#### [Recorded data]
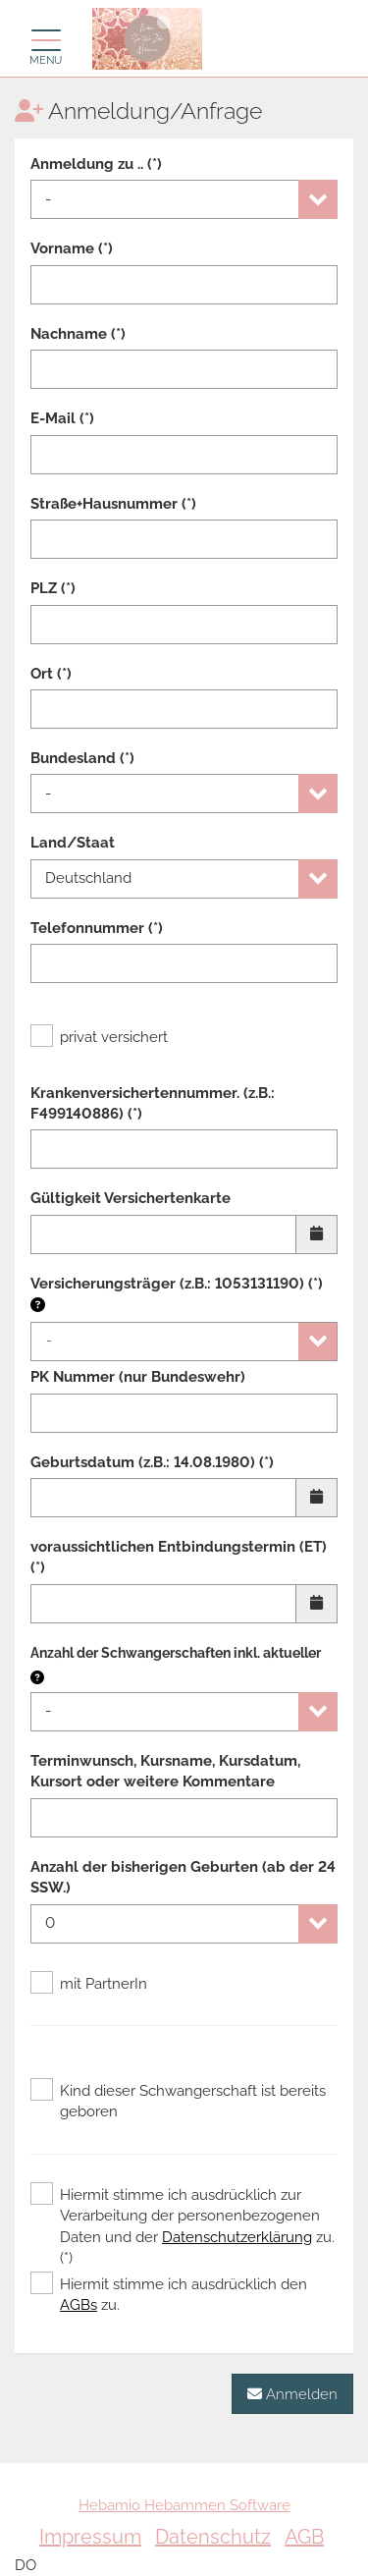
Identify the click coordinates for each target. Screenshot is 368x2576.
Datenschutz (213, 2537)
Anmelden (292, 2394)
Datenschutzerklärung (237, 2237)
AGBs (78, 2305)
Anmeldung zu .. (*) (96, 164)
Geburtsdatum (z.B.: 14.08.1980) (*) (152, 1462)
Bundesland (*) (82, 758)
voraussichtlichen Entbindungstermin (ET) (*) (178, 1557)
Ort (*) (51, 674)
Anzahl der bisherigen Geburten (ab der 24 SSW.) (183, 1877)
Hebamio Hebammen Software (184, 2505)
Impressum (90, 2537)
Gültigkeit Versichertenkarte (130, 1198)
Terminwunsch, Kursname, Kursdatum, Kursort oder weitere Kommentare (165, 1771)
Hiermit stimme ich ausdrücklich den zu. (168, 2294)
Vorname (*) (71, 248)
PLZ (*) (53, 588)
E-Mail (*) (62, 418)
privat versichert (99, 1037)
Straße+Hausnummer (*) (113, 504)
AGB (304, 2537)
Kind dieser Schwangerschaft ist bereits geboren (178, 2100)
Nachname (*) (78, 334)
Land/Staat (72, 842)
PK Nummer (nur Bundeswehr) (137, 1377)
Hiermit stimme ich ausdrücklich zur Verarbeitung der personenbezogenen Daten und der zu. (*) (182, 2226)
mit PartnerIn (88, 1984)
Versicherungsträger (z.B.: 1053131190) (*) (176, 1294)
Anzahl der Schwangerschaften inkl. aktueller (175, 1653)
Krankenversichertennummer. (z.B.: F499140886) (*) (152, 1103)
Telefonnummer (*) (96, 928)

#### [ABOUT THIS TASK]
Write out exactly the final stretch of the records: the line containing "Straße+Hausnummer (*) (113, 504)" and every line after it, through the last, and nothing else.

#### [ANSWER SECTION]
Straße+Hausnummer (*) (113, 504)
AGB (304, 2537)
Kind dieser Schwangerschaft ist bereits geboren (178, 2100)
Nachname (*) (78, 334)
Land/Staat (72, 842)
PK Nummer (nur Bundeswehr) (137, 1377)
Hiermit stimme ich ausdrücklich zur Verarbeitung der personenbezogenen Daten und der zu. (*) (182, 2226)
mit PartnerIn (88, 1984)
Versicherungsträger (z.B.: 1053131190) (*) (176, 1294)
Anzahl der Schwangerschaften inkl. aktueller (175, 1653)
Krankenversichertennummer. (z.B.: F499140886) (*) (152, 1103)
Telefonnummer (*) (96, 928)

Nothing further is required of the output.